[Action item]
Without including any pictures, reproduce all the lines below word for word.

···

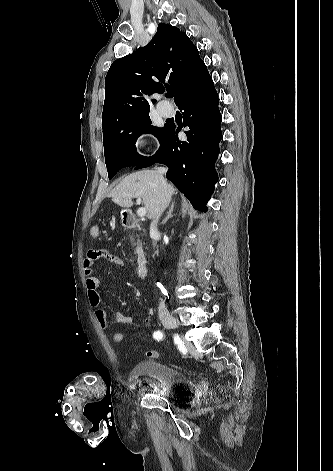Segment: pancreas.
<instances>
[{
  "label": "pancreas",
  "mask_w": 333,
  "mask_h": 471,
  "mask_svg": "<svg viewBox=\"0 0 333 471\" xmlns=\"http://www.w3.org/2000/svg\"><path fill=\"white\" fill-rule=\"evenodd\" d=\"M137 237H138V243H139V244H138V248H141V241H140V239H139L140 236L138 235ZM134 238H135V237L131 236V238H130L131 242H134Z\"/></svg>",
  "instance_id": "cf45deb5"
}]
</instances>
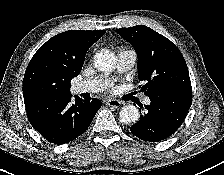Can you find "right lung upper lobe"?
I'll use <instances>...</instances> for the list:
<instances>
[{
	"label": "right lung upper lobe",
	"mask_w": 224,
	"mask_h": 175,
	"mask_svg": "<svg viewBox=\"0 0 224 175\" xmlns=\"http://www.w3.org/2000/svg\"><path fill=\"white\" fill-rule=\"evenodd\" d=\"M104 34L103 30H70L43 44L26 69L24 100L49 95L50 86L60 91L69 90L70 81L81 72L87 50Z\"/></svg>",
	"instance_id": "cb5924a9"
}]
</instances>
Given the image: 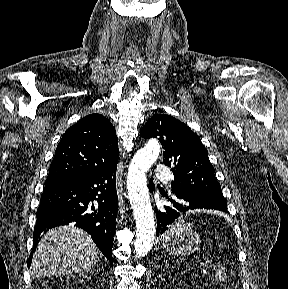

···

[Task answer]
Segment: pancreas.
<instances>
[{
  "label": "pancreas",
  "mask_w": 333,
  "mask_h": 471,
  "mask_svg": "<svg viewBox=\"0 0 333 471\" xmlns=\"http://www.w3.org/2000/svg\"><path fill=\"white\" fill-rule=\"evenodd\" d=\"M137 237H138V243H139V244H138V248H141V241H140V239H139L140 236L138 235ZM134 238H135V237L131 236V238H130L131 242H134Z\"/></svg>",
  "instance_id": "cf45deb5"
}]
</instances>
Can you find "right lung upper lobe"?
I'll use <instances>...</instances> for the list:
<instances>
[{
	"label": "right lung upper lobe",
	"mask_w": 224,
	"mask_h": 175,
	"mask_svg": "<svg viewBox=\"0 0 224 175\" xmlns=\"http://www.w3.org/2000/svg\"><path fill=\"white\" fill-rule=\"evenodd\" d=\"M104 34L103 30H70L43 44L26 69L24 100L49 95L50 86L60 91L69 90L70 81L81 72L87 50Z\"/></svg>",
	"instance_id": "cb5924a9"
}]
</instances>
Given the image: 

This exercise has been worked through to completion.